In the letter, the association urges Tsipras to consider banning the use of “dangerous chemicals that linger in the atmosphere of the urban environment for days, harming the quality of life of all citizens.”
The warning came in the wake of accusations that police used an excessive amount of tear gas in response to violence at Sunday’s demonstration in Athens against the Prespes name deal.”
25. Another 170 migrants disappear in shipwrecks: UN call for an end to Mediterranean tragedy (modern diplomacy, link):
“The United Nations refugee agency, UNHCR, stated on Saturday that “no effort should be spared” in saving lives at sea, following reports of two new shipwrecks on the Mediterranean Sea, in which some 170 people either died or went missing.
“The tragedy of the Mediterranean cannot be allowed to continue,” said Filippo Grandi, the UN High Commissioner for Refugees.”
26. EU: Open letter to European Institutions: public reporting must be a safe option for whistleblowers (European Federation of Journalists, link):
“The Council of the European Union will soon adopt its general approach on the directive on the protection of whistleblowers. Ahead of this crucial political agreement among the Member States, the European Federation of Journalists (EFJ) would like to insist about the importance of granting the widest protection to whistleblowers, including persons choosing to turn to the media to blow the whistle.”
27. Launch of New Atlas of Migration (EU Joint Research Centre, link):
“Launched on the occasion of International Migrants Day, a new Atlas from the Knowledge Centre on Migration and Demography provides insights on migration for all EU Member States and 44 non-EU countries.
With graphs, charts and maps, the Atlas of Migration provides a snapshot of migration in 2017, providing a knowledge base for policy makers, stakeholders, businesses, researchers and the general public.
The publication presents the available data on a range of migration-related fields in a format that is both easy to access and to understand.”

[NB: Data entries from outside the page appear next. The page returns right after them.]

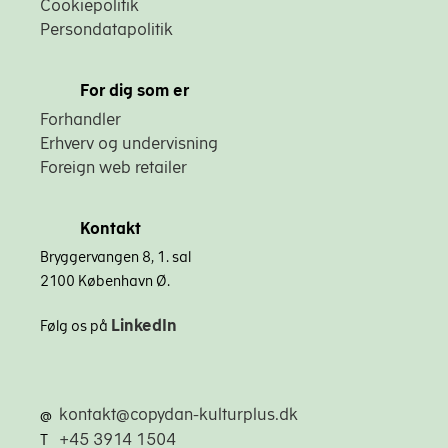
Cookiepolitik
Persondatapolitik
For dig som er
Forhandler
Erhverv og undervisning
Foreign web retailer
Kontakt
Bryggervangen 8, 1. sal
2100 København Ø.
LinkedIn
Følg os på
kontakt@copydan-kulturplus.dk
@
+45 3914 1504
T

See: Atlas of Migration 2018 (JRC, link)
28. ITALY: Stefano Cucchi: How one death in custody has become the symbol of police brutality in Italy (Lacuna, link):
“The death in custody of 31-year-old Stefano Cucchi has brought the abuse of police power under scrutiny in Italy. After losing her brother and enduring the subsequent trial, Ilaria Cucchi is now receiving harassment and online threats from police officers. Sociologists say Stefano’s case is not isolated and ask what the country will do to clean up its policing.”

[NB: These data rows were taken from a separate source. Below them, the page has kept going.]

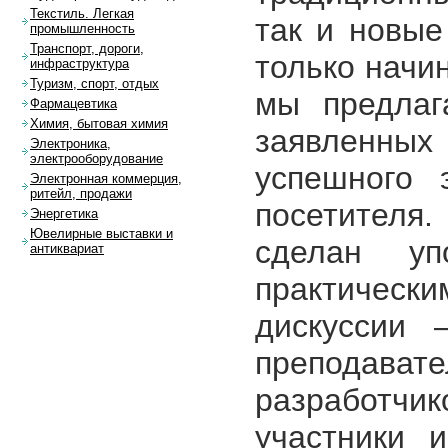
Текстиль. Легкая
так и новые
промышленность
Транспорт, дороги,
только начи
инфраструктура
Туризм, спорт, отдых
мы предлаг
Фармацевтика
Химия, бытовая химия
заявленн
Электроника,
электрооборудование
успешного 
Электронная коммерция,
ритейл, продажи
посетителя.
Энергетика
Ювелирные выставки и
сделан у
антиквариат
практичес
дискуссии 
преподава
разработчи
участники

See also: Statewatch Analysis: Shocking death spotlights prisoner plight (June 2010, pdf)
29. UK: Wales has ‘highest imprisonment rate’ in western Europe (BBC News, link):
“Wales has the highest imprisonment rate in western Europe, new research has claimed.

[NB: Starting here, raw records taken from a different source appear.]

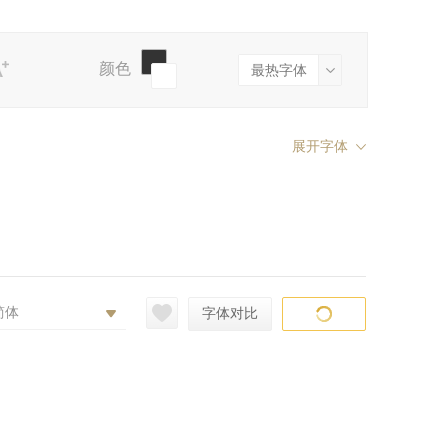
pe)
Fontsmith(Monotype)
株式会社モトヤ（motoya ）
抖音
颜色
展开字体
简体
字体对比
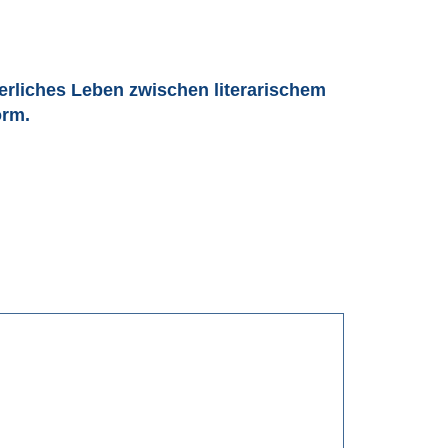
erliches Leben zwischen literarischem
orm.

The Wales Governance Centre’s analysis of official figures also reveals average custody rates are higher than in England for a number of different groups and offences.
In particular, non-white Welsh prisoners are overrepresented in prison.”
See: Wales Governance Centre: Sentencing and Immediate Custody in Wales: A Factfile (pdf) by Dr Robert Jones
30. Libya: Nightmarish Detention for Migrants, Asylum Seekers (Human Rights Watch, link):
“(Brussels) – European Union policies contribute to a cycle of extreme abuse against migrants in Libya, Human Rights Watch said in a report released today. The EU and Italy’s support for the Libyan Coast Guard contributes significantly to the interception of migrants and asylum seekers and their subsequent detention in arbitrary, abusive detention in Libya.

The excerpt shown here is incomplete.